■ EXERCISE INPUTS ■
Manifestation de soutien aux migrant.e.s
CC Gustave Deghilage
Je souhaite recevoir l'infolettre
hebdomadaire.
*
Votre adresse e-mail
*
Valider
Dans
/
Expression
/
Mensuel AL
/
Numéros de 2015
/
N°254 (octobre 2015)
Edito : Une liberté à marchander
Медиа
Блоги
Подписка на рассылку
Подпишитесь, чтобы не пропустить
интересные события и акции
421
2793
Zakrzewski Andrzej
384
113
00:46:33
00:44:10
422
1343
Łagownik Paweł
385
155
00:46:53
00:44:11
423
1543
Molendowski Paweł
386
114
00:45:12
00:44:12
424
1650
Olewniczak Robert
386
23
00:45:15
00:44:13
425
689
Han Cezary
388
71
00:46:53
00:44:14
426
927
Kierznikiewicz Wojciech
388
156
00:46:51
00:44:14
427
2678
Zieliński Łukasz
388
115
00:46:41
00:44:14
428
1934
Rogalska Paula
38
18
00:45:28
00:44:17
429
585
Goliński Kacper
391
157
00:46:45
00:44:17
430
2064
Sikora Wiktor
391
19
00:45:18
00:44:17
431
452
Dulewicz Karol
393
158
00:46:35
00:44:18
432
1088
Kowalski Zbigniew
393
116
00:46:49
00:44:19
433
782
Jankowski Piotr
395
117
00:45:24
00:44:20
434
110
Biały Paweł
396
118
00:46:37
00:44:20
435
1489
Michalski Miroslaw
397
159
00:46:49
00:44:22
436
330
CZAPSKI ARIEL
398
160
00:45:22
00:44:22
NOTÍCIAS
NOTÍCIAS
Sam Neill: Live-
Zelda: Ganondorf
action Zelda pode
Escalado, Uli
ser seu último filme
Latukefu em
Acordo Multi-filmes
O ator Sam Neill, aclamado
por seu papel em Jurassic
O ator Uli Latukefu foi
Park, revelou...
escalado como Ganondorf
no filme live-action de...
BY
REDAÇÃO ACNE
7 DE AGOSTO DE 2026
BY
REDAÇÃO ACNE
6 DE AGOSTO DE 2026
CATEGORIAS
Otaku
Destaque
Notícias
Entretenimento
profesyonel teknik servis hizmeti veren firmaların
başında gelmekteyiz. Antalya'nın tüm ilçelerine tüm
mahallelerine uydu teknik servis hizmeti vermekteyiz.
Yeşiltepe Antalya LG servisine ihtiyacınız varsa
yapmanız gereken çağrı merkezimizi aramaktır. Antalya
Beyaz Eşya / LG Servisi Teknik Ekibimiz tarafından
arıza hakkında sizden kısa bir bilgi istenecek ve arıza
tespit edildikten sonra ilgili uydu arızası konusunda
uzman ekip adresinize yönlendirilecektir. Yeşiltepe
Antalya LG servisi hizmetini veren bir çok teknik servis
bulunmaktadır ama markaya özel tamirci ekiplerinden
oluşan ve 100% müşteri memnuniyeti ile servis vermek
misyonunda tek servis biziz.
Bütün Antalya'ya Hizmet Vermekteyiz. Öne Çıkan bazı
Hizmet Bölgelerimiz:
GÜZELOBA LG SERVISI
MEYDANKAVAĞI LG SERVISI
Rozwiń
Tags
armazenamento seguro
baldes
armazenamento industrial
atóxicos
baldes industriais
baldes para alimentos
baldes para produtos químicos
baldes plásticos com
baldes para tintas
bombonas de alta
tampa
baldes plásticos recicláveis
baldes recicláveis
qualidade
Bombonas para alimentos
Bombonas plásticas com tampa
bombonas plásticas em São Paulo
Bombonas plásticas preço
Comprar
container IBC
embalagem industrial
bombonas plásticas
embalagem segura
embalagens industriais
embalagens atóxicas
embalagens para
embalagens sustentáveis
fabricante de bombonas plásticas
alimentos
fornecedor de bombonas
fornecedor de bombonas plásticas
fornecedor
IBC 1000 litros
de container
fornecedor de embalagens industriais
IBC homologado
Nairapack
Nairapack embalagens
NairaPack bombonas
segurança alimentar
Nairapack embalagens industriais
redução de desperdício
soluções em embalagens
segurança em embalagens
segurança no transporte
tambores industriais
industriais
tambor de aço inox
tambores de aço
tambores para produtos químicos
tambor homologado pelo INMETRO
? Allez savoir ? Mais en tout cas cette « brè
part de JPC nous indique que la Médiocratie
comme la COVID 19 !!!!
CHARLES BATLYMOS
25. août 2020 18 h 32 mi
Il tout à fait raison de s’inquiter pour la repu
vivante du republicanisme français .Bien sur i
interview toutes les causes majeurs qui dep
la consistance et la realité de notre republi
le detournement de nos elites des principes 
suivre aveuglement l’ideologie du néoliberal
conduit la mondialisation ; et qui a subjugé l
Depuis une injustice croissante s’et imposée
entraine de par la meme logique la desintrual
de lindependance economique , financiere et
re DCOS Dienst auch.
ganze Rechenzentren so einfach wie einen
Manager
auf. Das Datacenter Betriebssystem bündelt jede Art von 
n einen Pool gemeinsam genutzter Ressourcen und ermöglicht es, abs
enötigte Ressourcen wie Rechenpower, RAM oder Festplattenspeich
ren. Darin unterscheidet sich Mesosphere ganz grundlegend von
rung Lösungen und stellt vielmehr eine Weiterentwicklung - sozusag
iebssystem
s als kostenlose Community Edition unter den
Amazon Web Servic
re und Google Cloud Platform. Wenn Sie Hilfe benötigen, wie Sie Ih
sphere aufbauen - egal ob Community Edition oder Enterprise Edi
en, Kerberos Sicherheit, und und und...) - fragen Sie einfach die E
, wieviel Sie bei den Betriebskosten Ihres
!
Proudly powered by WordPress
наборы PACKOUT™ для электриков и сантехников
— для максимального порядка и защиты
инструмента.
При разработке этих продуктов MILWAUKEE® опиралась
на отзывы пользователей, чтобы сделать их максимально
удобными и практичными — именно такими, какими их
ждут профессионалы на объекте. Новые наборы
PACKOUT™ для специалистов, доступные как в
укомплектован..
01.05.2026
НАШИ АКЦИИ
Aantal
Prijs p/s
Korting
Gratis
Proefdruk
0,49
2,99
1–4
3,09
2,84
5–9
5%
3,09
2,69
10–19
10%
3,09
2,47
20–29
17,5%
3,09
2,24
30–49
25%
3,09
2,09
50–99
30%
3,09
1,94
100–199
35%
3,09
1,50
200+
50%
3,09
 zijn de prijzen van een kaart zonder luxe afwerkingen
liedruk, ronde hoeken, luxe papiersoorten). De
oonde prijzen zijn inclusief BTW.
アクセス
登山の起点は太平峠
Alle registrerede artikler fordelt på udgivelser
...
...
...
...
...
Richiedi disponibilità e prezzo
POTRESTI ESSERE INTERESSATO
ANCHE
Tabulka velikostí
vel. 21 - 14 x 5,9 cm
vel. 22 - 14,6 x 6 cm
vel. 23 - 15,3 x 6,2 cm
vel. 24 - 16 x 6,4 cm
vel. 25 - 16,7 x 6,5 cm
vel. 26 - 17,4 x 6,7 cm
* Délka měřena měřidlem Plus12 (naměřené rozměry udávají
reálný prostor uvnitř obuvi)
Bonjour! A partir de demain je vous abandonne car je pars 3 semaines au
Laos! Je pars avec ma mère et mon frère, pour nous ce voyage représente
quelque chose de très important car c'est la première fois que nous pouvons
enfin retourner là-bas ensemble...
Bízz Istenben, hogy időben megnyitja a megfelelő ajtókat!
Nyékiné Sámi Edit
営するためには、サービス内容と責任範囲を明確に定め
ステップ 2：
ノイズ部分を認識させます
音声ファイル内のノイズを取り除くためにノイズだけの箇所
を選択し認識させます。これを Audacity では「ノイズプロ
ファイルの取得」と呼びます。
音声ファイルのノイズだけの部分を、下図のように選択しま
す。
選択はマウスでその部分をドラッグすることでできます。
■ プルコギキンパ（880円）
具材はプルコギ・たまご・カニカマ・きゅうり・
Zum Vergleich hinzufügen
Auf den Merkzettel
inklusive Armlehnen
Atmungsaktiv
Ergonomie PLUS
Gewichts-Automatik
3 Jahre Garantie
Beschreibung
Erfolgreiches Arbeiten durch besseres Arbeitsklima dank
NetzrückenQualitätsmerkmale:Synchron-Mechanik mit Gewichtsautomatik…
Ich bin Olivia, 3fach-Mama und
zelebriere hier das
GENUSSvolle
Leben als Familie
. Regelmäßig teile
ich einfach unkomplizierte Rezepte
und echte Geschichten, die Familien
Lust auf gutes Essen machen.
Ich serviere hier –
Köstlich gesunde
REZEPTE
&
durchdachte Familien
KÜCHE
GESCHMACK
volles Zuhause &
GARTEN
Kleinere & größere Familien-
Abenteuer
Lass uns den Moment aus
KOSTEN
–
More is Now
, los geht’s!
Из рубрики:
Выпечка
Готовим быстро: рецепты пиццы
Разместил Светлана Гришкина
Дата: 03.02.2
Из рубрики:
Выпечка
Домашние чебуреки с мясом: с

■ YOUR GOAL ■
Write out exactly the lines from the start of the material through the line with "Antalya LG servisi hizmetini". No other output is expected.

■ ANSWER TO THIS PROBLEM ■
Manifestation de soutien aux migrant.e.s
CC Gustave Deghilage
Je souhaite recevoir l'infolettre
hebdomadaire.
*
Votre adresse e-mail
*
Valider
Dans
/
Expression
/
Mensuel AL
/
Numéros de 2015
/
N°254 (octobre 2015)
Edito : Une liberté à marchander
Медиа
Блоги
Подписка на рассылку
Подпишитесь, чтобы не пропустить
интересные события и акции
421
2793
Zakrzewski Andrzej
384
113
00:46:33
00:44:10
422
1343
Łagownik Paweł
385
155
00:46:53
00:44:11
423
1543
Molendowski Paweł
386
114
00:45:12
00:44:12
424
1650
Olewniczak Robert
386
23
00:45:15
00:44:13
425
689
Han Cezary
388
71
00:46:53
00:44:14
426
927
Kierznikiewicz Wojciech
388
156
00:46:51
00:44:14
427
2678
Zieliński Łukasz
388
115
00:46:41
00:44:14
428
1934
Rogalska Paula
38
18
00:45:28
00:44:17
429
585
Goliński Kacper
391
157
00:46:45
00:44:17
430
2064
Sikora Wiktor
391
19
00:45:18
00:44:17
431
452
Dulewicz Karol
393
158
00:46:35
00:44:18
432
1088
Kowalski Zbigniew
393
116
00:46:49
00:44:19
433
782
Jankowski Piotr
395
117
00:45:24
00:44:20
434
110
Biały Paweł
396
118
00:46:37
00:44:20
435
1489
Michalski Miroslaw
397
159
00:46:49
00:44:22
436
330
CZAPSKI ARIEL
398
160
00:45:22
00:44:22
NOTÍCIAS
NOTÍCIAS
Sam Neill: Live-
Zelda: Ganondorf
action Zelda pode
Escalado, Uli
ser seu último filme
Latukefu em
Acordo Multi-filmes
O ator Sam Neill, aclamado
por seu papel em Jurassic
O ator Uli Latukefu foi
Park, revelou...
escalado como Ganondorf
no filme live-action de...
BY
REDAÇÃO ACNE
7 DE AGOSTO DE 2026
BY
REDAÇÃO ACNE
6 DE AGOSTO DE 2026
CATEGORIAS
Otaku
Destaque
Notícias
Entretenimento
profesyonel teknik servis hizmeti veren firmaların
başında gelmekteyiz. Antalya'nın tüm ilçelerine tüm
mahallelerine uydu teknik servis hizmeti vermekteyiz.
Yeşiltepe Antalya LG servisine ihtiyacınız varsa
yapmanız gereken çağrı merkezimizi aramaktır. Antalya
Beyaz Eşya / LG Servisi Teknik Ekibimiz tarafından
arıza hakkında sizden kısa bir bilgi istenecek ve arıza
tespit edildikten sonra ilgili uydu arızası konusunda
uzman ekip adresinize yönlendirilecektir. Yeşiltepe
Antalya LG servisi hizmetini veren bir çok teknik servis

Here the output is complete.